A datamart-based approach became popular where functional user-facing databases were developed integrating all relevant data for that function’s reporting and analytical needs. Managers loved the datamart-based approach because it yielded quick results and solved their data availability issues. Some technical precautions were introduced under the data warehouse (DW) architecture and best practices were established to ensure the datamart-based approach was connected by a data integrity thread and not replicating the issues of the legacy reporting (Kimball et al., 2008). So datamart after datamart, over time a fully integrated data warehouse was built as a bottom-up approach. As business and functional managers got a handle on this datamart-based approach, they even started hiring their own datamart development teams that built specialized datamarts exactly according to their needs while pulling data from the data warehouse.

Lesson 3: Evangelize

Every manager and department needs reporting, and there was no need for IT or data warehouse teams to convince management that this was important to their performance as managers and as departments. The hurdle was already there, related to integrating all the relevant data for the metrics needed to run the business, and the data warehouse delivered a visually appealing presentation layer for reporting. Large organizations today have dozens of datamarts serving individual departments and newer ones are coming up every day. The more managers see, share, and adopt, the more they ask for in terms of data and better analytical capability. Datamarts are also available with a prebuilt analytical front-end as packaged software products in specialized areas like risk management, campaign management, anti-money laundering, etc.

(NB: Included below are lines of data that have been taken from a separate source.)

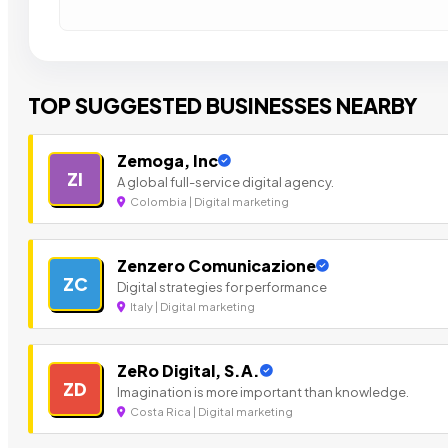
TOP SUGGESTED BUSINESSES NEARBY
Zemoga, Inc
ZI
A global full-service digital agency.
Colombia | Digital marketing
Zenzero Comunicazione
ZC
Digital strategies for performance
Italy | Digital marketing
ZeRo Digital, S.A.
ZD
Imagination is more important than knowledge.
Costa Rica | Digital marketing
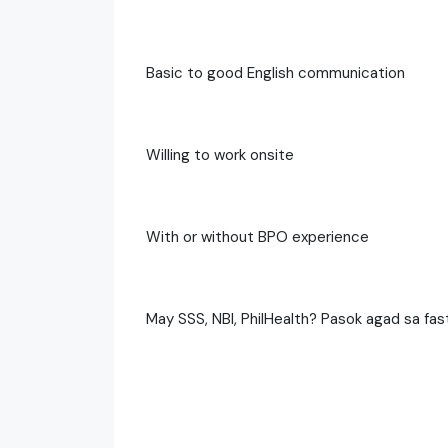
Basic to good English communication
Willing to work onsite
With or without BPO experience
May SSS, NBI, PhilHealth? Pasok agad sa fast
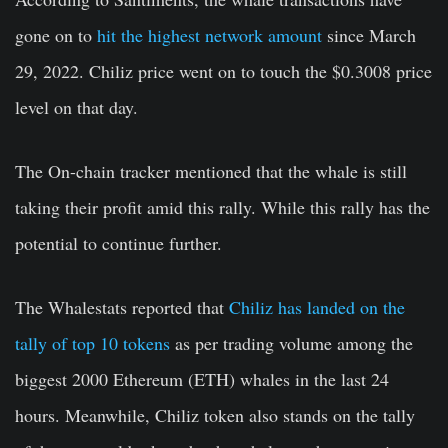
gone on to
hit the highest network amount
since March
29, 2022. Chiliz price went on to touch the $0.3008 price
level on that day.
The On-chain tracker mentioned that the whale is still
taking their profit amid this rally. While this rally has the
potential to continue further.
The Whalestats reported that
Chiliz has landed on the
tally of top 10 tokens
as per trading volume among the
biggest 2000 Ethereum (ETH) whales in the last 24
hours. Meanwhile, Chiliz token also stands on the tally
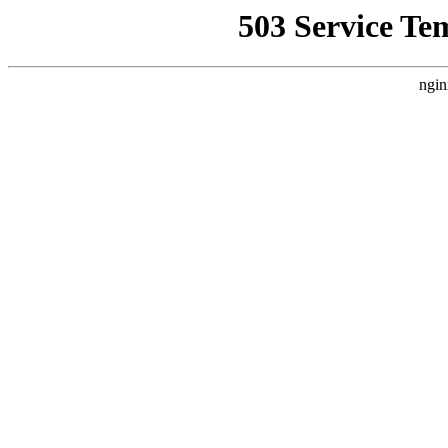
503 Service Te
ngin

Lesson 4: Efficient Data Acquisition

Data warehouse systems built robust capability in handling various forms of data coming from different systems at different schedules. This capability is called ETL—extract, transform, and load—but we will be using ETL as a noun referring to a capability of moving data between a source and a target and applying some data processing logic along the way. ETL is starting to become a vast field involving all aspects of data management and has become a small industry called data integration (Thoo, Friedman & Beyer, 2012). ETL teams got very good at linking to operational systems and have an existing integration with all operational systems and a mechanism established for receiving and sending data. Once this capability is in place, accessing data and serving the various data needs of IT and business teams becomes fairly efficient, removing one of the biggest obstacles in data analysis.

Lesson 5: Holistic View

The business requirements for the datamarts within the overall data warehousing program come from the functional owners of the datamarts—the users of datamarts. Once they see the capability of a datamart (may be within another department), they want one for themselves and provide the budget for building it. Data warehouse teams have business analysts who work with functional users to understand their data and analytical needs in the context of their business processes and operational systems. This results in the data warehouse team becoming the only group in the entire organization that has the complete functional and data perspective of the organization. This capability allows for business users to trust the data warehouse business specialists, and an exchange of ideas takes place for newer ideas on using data. These analysts are able to build better bridges with the business and internally exchange interesting ideas of information utilization helping the organization move up in the Information Continuum.

Lesson 6: Data Management

Data warehouse systems routinely deal with large volumes of data with millions of records processing regularly in increasingly smaller batch windows, storing terabytes of data, serving complex queries, and maintaining a high availability backup, archival, and disaster recovery setup. This gives them the capability to handle complex data problems. If a data warehouse engineering team has been around for a while and manages a multiterabyte-size environment, they are skilled in challenges of data. In addition to the technology infrastructure to support the data warehouse environment, they also manage the data dictionaries, data models, data lineage (how did the data reach the reporting display), and various other types of information like data-quality controls, data dependencies, transformation business rules, etc., typically called metadata. This capability allows them to consistently and reliably deliver quality datamarts to the business within the data warehouse program.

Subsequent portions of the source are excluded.